In this section, to understand what two versions of SiDeNet—avg and max—have learned, two questions have been posed. How well can the original input images be reconstructed from the angles and latent vector x? How is x encoded such that views can be aggregated and that with more views, performance improves? The subsequent analysis has not only demonstrated that the original input views can be reconstructed given the viewpoints and x but has also put forward an explanation for how the views are aggregated: by using the hidden units to encode shape and viewpoint together.

9 Summary

This work has introduced a new architecture SiDeNet for learning about 3D shape, which is tested on a challenging dataset of 3D sculptures with a high variety of shapes and textures. To do this a multi-task loss is used; the network learns to predict the depth for the given views and the silhouette at a new view. This loss has multiple benefits. First, it enforces that the network learns a complex representation of shape, as predicting the silhouette enforces that the network learns about the visual hull of the object and predicting the depth that the network learns about concavities on the object’s surface. Second, using an image-based representation is beneficial, as it does not limit the resolution of the generated model; this benefit is demonstrated on the ShapeNet dataset. The trained network can then be used for various applications, such as new view synthesis and can even be used directly on real images.

Fig. 15
figure 15

Visualisation of the activation of hidden units as a function of \(\theta _i\) for the two architectures. \(\theta _i\) is varied between \(0^{\circ }, 360^{\circ }\) and all other values kept constant. Each hidden unit is normalised to between 0 and 1 over this sequence of \(\theta _i\) and visualised. This figure demonstrates two things: that the activation is a continuous, smooth function of \(\theta _i\) or constant (visualised as white in the figure). Second, it demonstrates that the hidden units activated are based on the input views, as they vary from view to view. This implies that the hidden units encode viewpoint dependent information (e.g. object properties and the associated viewpoint). a The activation for a subset of hidden units for the avg-pooling architecture for two different sets of input images (left and right). b The activation for a subset of hidden units for the max-pooling architecture for two different sets of input images (left and right)

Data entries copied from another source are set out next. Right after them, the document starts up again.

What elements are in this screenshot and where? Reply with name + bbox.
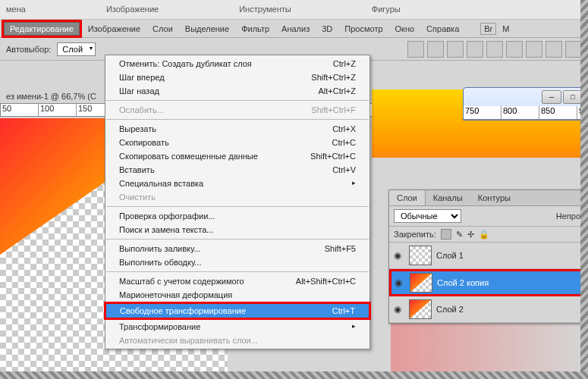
menu-item-shortcut: Ctrl+Z xyxy=(333,59,356,68)
window-titlebar[interactable]: ─ □ ✕ xyxy=(464,88,588,106)
menu-item-label: Выполнить обводку... xyxy=(119,258,201,267)
autoselect-label: Автовыбор: xyxy=(6,45,51,54)
tab-channels[interactable]: Каналы xyxy=(426,190,470,205)
window-ruler: 750 800 850 900 xyxy=(464,106,588,120)
menu-analysis[interactable]: Анализ xyxy=(275,22,316,36)
menu-m[interactable]: M xyxy=(496,22,515,36)
layer-name[interactable]: Слой 1 xyxy=(436,251,464,260)
autoselect-select[interactable]: Слой xyxy=(57,42,96,56)
menu-item-shortcut: Shift+Ctrl+C xyxy=(310,152,356,161)
visibility-eye-icon[interactable] xyxy=(394,304,404,315)
layer-options: Обычные Непроз xyxy=(389,206,588,227)
menu-edit[interactable]: Редактирование xyxy=(4,22,80,36)
topbar-undo[interactable]: мена xyxy=(0,2,32,17)
distribute-icon[interactable] xyxy=(565,41,582,58)
menu-help[interactable]: Справка xyxy=(420,22,465,36)
menu-window[interactable]: Окно xyxy=(389,22,421,36)
menu-item[interactable]: Поиск и замена текста... xyxy=(105,223,369,236)
visibility-eye-icon[interactable] xyxy=(395,277,405,288)
menu-item[interactable]: Скопировать совмещенные данныеShift+Ctrl… xyxy=(105,149,369,163)
torn-edge-right xyxy=(580,0,588,379)
align-icon[interactable] xyxy=(447,41,464,58)
menu-item-label: Поиск и замена текста... xyxy=(119,225,214,234)
menu-item-label: Выполнить заливку... xyxy=(119,244,201,253)
menu-item[interactable]: Шаг назадAlt+Ctrl+Z xyxy=(105,84,369,98)
menu-item-label: Специальная вставка xyxy=(119,179,203,188)
menu-item[interactable]: Отменить: Создать дубликат слояCtrl+Z xyxy=(105,57,369,70)
align-icon[interactable] xyxy=(427,41,444,58)
align-icon[interactable] xyxy=(486,41,503,58)
layer-name[interactable]: Слой 2 xyxy=(436,305,464,314)
menu-item-label: Шаг вперед xyxy=(119,73,165,82)
layer-thumbnail[interactable] xyxy=(410,273,432,293)
layer-row[interactable]: Слой 1 xyxy=(389,243,588,269)
highlight-edit: Редактирование xyxy=(2,20,82,38)
menu-item-shortcut: Ctrl+V xyxy=(332,165,356,174)
menu-br[interactable]: Br xyxy=(480,23,496,35)
menu-item-shortcut: Shift+Ctrl+Z xyxy=(311,73,356,82)
minimize-button[interactable]: ─ xyxy=(542,90,561,104)
lock-all-icon[interactable]: 🔒 xyxy=(479,230,489,240)
menu-item-label: Вырезать xyxy=(119,124,156,133)
menu-item-label: Автоматически выравнивать слои... xyxy=(119,336,258,345)
menu-item-label: Масштаб с учетом содержимого xyxy=(119,277,244,286)
menu-view[interactable]: Просмотр xyxy=(338,22,388,36)
menu-item[interactable]: Выполнить заливку...Shift+F5 xyxy=(105,242,369,255)
lock-move-icon[interactable]: ✢ xyxy=(467,230,474,240)
layer-row[interactable]: Слой 2 xyxy=(389,296,588,323)
menu-image[interactable]: Изображение xyxy=(82,22,146,36)
menu-item-shortcut: Shift+F5 xyxy=(325,244,356,253)
menu-item[interactable]: Специальная вставка xyxy=(105,177,369,190)
menu-select[interactable]: Выделение xyxy=(179,22,235,36)
align-icon[interactable] xyxy=(467,41,483,58)
menu-item-label: Вставить xyxy=(119,165,155,174)
document-window[interactable]: ─ □ ✕ 750 800 850 900 xyxy=(463,87,588,121)
menu-item[interactable]: Трансформирование xyxy=(105,320,369,334)
menu-item-shortcut: Alt+Shift+Ctrl+C xyxy=(296,277,356,286)
lock-label: Закрепить: xyxy=(394,230,436,239)
menu-item[interactable]: Марионеточная деформация xyxy=(105,288,369,302)
menu-item-shortcut: Shift+Ctrl+F xyxy=(311,105,356,114)
menu-item[interactable]: Свободное трансформированиеCtrl+T xyxy=(106,304,369,318)
menu-item[interactable]: ВырезатьCtrl+X xyxy=(105,122,369,136)
layer-name[interactable]: Слой 2 копия xyxy=(437,278,489,287)
menu-item-shortcut: Ctrl+C xyxy=(332,138,356,147)
layer-list: Слой 1Слой 2 копияСлой 2 xyxy=(389,243,588,323)
menu-filter[interactable]: Фильтр xyxy=(235,22,275,36)
menu-item: Ослабить...Shift+Ctrl+F xyxy=(105,103,369,117)
lock-brush-icon[interactable]: ✎ xyxy=(456,230,463,240)
menu-item-label: Трансформирование xyxy=(119,322,200,331)
menu-item[interactable]: ВставитьCtrl+V xyxy=(105,163,369,177)
menu-item-label: Скопировать совмещенные данные xyxy=(119,152,258,161)
distribute-icon[interactable] xyxy=(526,41,542,58)
layer-row[interactable]: Слой 2 копия xyxy=(389,269,588,296)
menu-item: Очистить xyxy=(105,190,369,204)
menu-item-shortcut: Ctrl+X xyxy=(332,124,356,133)
align-icon[interactable] xyxy=(407,41,424,58)
topbar-tools[interactable]: Инструменты xyxy=(233,2,297,17)
topbar-shapes[interactable]: Фигуры xyxy=(366,2,407,17)
layers-panel[interactable]: Слои Каналы Контуры Обычные Непроз Закре… xyxy=(388,190,588,324)
menu-item[interactable]: Проверка орфографии... xyxy=(105,209,369,223)
menu-item-label: Ослабить... xyxy=(119,105,164,114)
tab-paths[interactable]: Контуры xyxy=(470,190,518,205)
topbar-image[interactable]: Изображение xyxy=(100,2,165,17)
blend-mode-select[interactable]: Обычные xyxy=(394,209,461,223)
menu-item-label: Шаг назад xyxy=(119,86,159,96)
distribute-icon[interactable] xyxy=(546,41,562,58)
edit-dropdown-menu: Отменить: Создать дубликат слояCtrl+ZШаг… xyxy=(105,55,370,349)
tab-layers[interactable]: Слои xyxy=(389,190,426,205)
menu-item[interactable]: Выполнить обводку... xyxy=(105,255,369,269)
lock-pixels-icon[interactable] xyxy=(441,229,451,240)
menu-item[interactable]: Масштаб с учетом содержимогоAlt+Shift+Ct… xyxy=(105,274,369,288)
layer-thumbnail[interactable] xyxy=(409,246,432,265)
app-topbar: мена Изображение Инструменты Фигуры xyxy=(0,0,588,20)
layer-thumbnail[interactable] xyxy=(409,299,432,319)
panel-tabs: Слои Каналы Контуры xyxy=(389,190,588,206)
menu-item[interactable]: СкопироватьCtrl+C xyxy=(105,136,369,149)
menu-3d[interactable]: 3D xyxy=(316,22,338,36)
visibility-eye-icon[interactable] xyxy=(394,250,404,261)
menu-layers[interactable]: Слои xyxy=(146,22,179,36)
menu-item[interactable]: Шаг впередShift+Ctrl+Z xyxy=(105,70,369,84)
align-icon[interactable] xyxy=(506,41,523,58)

The second benefit of the SiDeNet architecture is the view-dependent representation and the ability to generalise over additional views at test-time. Using a view-dependent representation means that no implicit assumptions need to be made about the nature of the 3D objects (e.g. that there exists a canonical orientation). Additionally, SiDeNet can leverage additional views at test time and results (both silhouette and depth) improve with each additional view, even when the views are not photometrically consistent.

While the architecture is able to capture a wide variety of shapes and styles as demonstrated in our results, it is most likely that SiDeNet would improve given more data. However, despite the sculpture dataset being small compared to standard deep learning datasets, it is interesting that SiDeNet can be used to boost performance on a very different synthetic dataset of chairs and predict depth, out-of-the-box, on real sculpture images.